In a loop loosely following the ReAct Agent pattern, the agent iterates between parsing data and calling tools until it decides that it has enough information to conclude whether the alert is a false positive or a valid incident, in which case it also categorizes the incident. Once the agent reaches a conclusion, any relevant incident playbooks are pulled and a report is generated with the data, recommendations, and playbooks.
Upon report generation, a security analyst is notified and the workflow waits for the analyst to review the findings. The security analyst can view the report within the platform and either accept the agent’s conclusion, or provide feedback and instructions on the agent’s approach. If the security analyst provides feedback, the agent starts the iteration loop again with the feedback, executing additional tool calls to fulfill the analyst’s instructions. It continues this cycle until the security analyst is satisfied with the report and recommendations that have been generated.

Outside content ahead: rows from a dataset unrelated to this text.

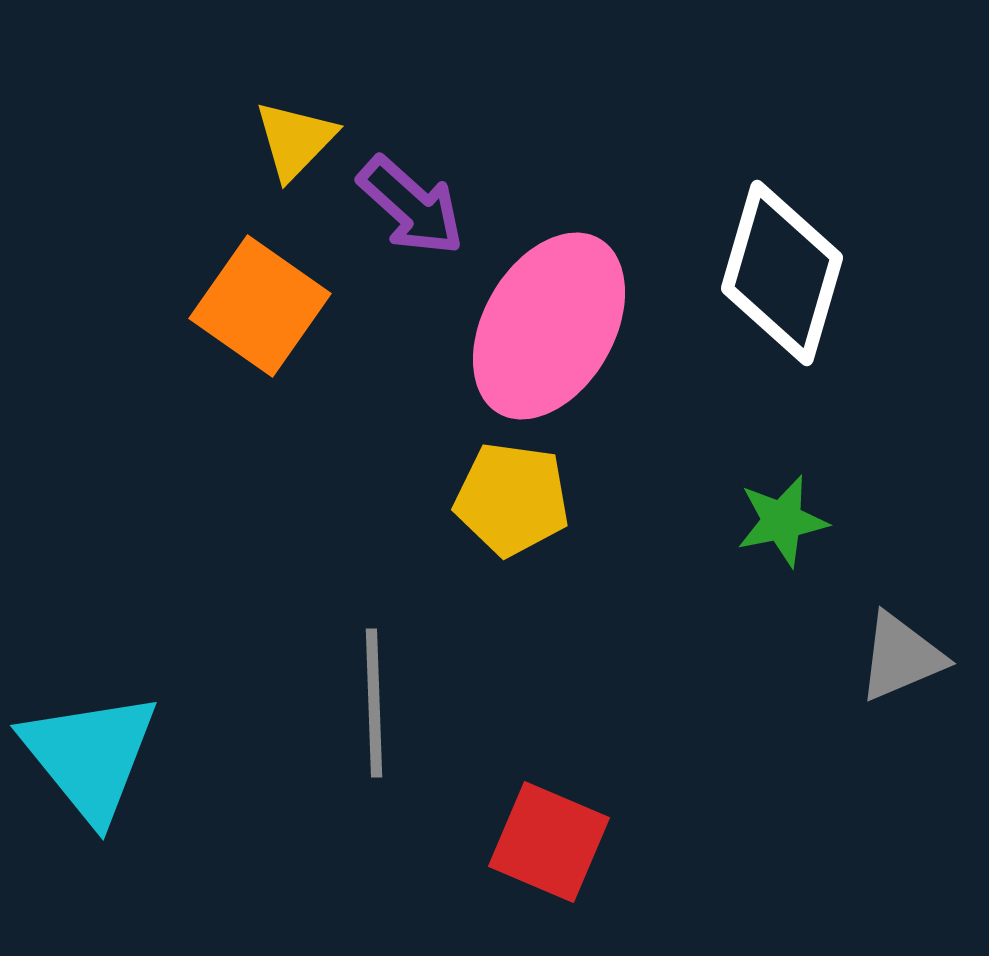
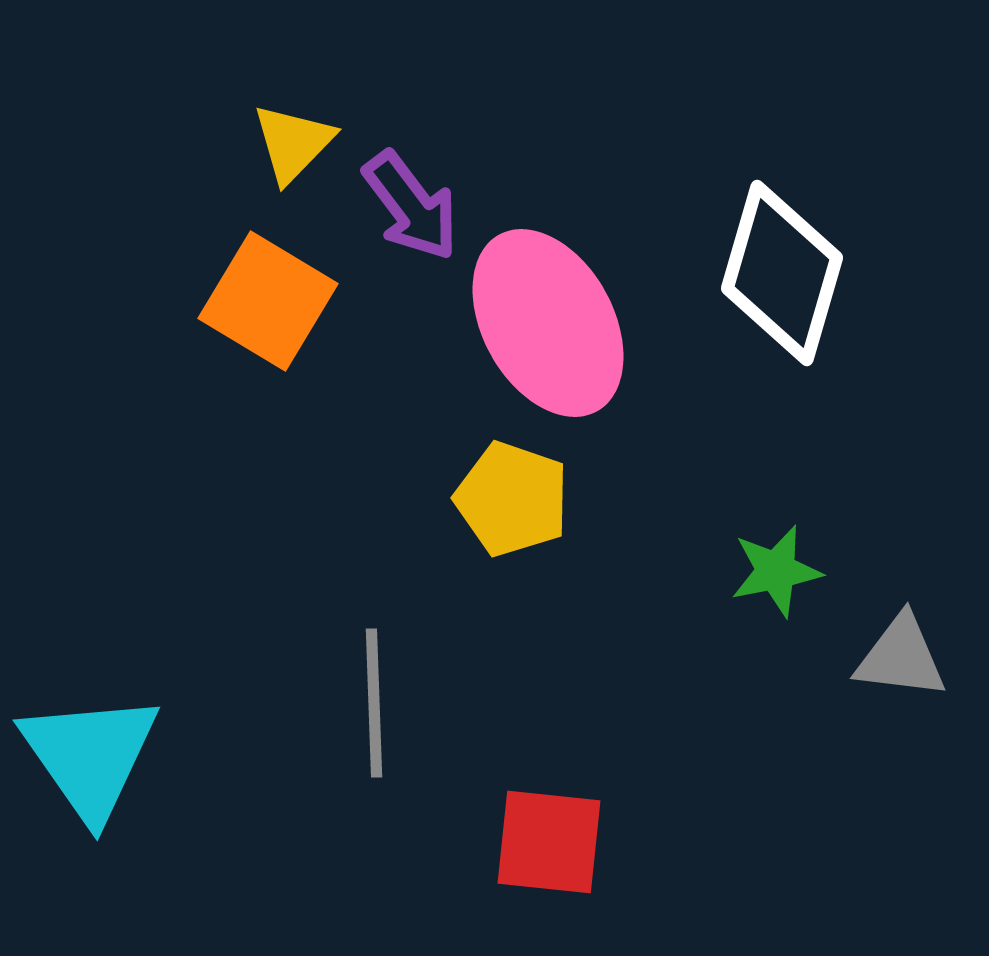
yellow triangle: moved 2 px left, 3 px down
purple arrow: rotated 11 degrees clockwise
orange square: moved 8 px right, 5 px up; rotated 4 degrees counterclockwise
pink ellipse: moved 1 px left, 3 px up; rotated 59 degrees counterclockwise
yellow pentagon: rotated 11 degrees clockwise
green star: moved 6 px left, 50 px down
gray triangle: rotated 30 degrees clockwise
cyan triangle: rotated 4 degrees clockwise
red square: rotated 17 degrees counterclockwise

If the analyst accepts the report, they can also sign off on any playbooks or compensating actions, such as isolating a compromised machine, or terminating a user session. These compensating actions are executed asynchronously as subflows, spawning off separate durable workflows in the platform that can orchestrate their own complex logic and tasks. Once all playbooks are executed, an event is created in the security team’s incident management platform to document the incident and the entire process.
As for any Worker, this Triage Worker can easily be turned into a Worker Template within Lemma to be utilized as the basis for new workflows. This provides a balance between being able to scale solutions with a generic workflow template and being able to provide customizations for each customer by updating each instance of the template with different APIs, data sources, prompts, and access.
This approach unlocks the full potential of Omada’s existing tools, merging the data and capabilities of their existing stacks with autonomous, customized AI agents to accelerate response time and reduce alert fatigue. This AI-driven force multiplier frees analysts to make the actual high-fidelity decisions sooner, allowing them to utilize insights from the best tools and models with no vendor and cloud lock-in.